- _Task item_: If a line of the records contains the string "resolution", copy it out.

- _Dataset records_:
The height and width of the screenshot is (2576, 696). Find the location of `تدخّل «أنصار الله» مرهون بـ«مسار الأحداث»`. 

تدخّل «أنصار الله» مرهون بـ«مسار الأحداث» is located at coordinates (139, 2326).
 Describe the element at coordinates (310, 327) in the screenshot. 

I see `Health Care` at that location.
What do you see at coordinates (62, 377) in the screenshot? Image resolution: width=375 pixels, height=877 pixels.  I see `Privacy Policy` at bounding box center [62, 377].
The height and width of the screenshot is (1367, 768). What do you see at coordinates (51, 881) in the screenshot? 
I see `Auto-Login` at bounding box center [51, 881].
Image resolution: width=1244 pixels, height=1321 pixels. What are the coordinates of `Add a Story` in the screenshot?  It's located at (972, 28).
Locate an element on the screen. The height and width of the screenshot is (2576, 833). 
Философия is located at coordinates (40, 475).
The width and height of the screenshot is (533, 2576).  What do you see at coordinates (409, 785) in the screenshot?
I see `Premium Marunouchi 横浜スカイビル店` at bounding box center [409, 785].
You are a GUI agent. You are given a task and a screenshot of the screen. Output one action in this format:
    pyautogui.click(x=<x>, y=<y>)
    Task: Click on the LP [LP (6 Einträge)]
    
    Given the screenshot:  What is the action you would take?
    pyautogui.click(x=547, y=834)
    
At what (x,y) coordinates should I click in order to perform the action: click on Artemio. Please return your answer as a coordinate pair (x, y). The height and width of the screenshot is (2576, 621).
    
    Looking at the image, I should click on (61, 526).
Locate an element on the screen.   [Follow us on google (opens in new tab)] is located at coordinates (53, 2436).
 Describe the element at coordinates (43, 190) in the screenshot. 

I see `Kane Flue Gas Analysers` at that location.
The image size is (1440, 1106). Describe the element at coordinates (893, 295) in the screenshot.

- _Expected answer_:
What do you see at coordinates (62, 377) in the screenshot? Image resolution: width=375 pixels, height=877 pixels.  I see `Privacy Policy` at bounding box center [62, 377].
Image resolution: width=1244 pixels, height=1321 pixels. What are the coordinates of `Add a Story` in the screenshot?  It's located at (972, 28).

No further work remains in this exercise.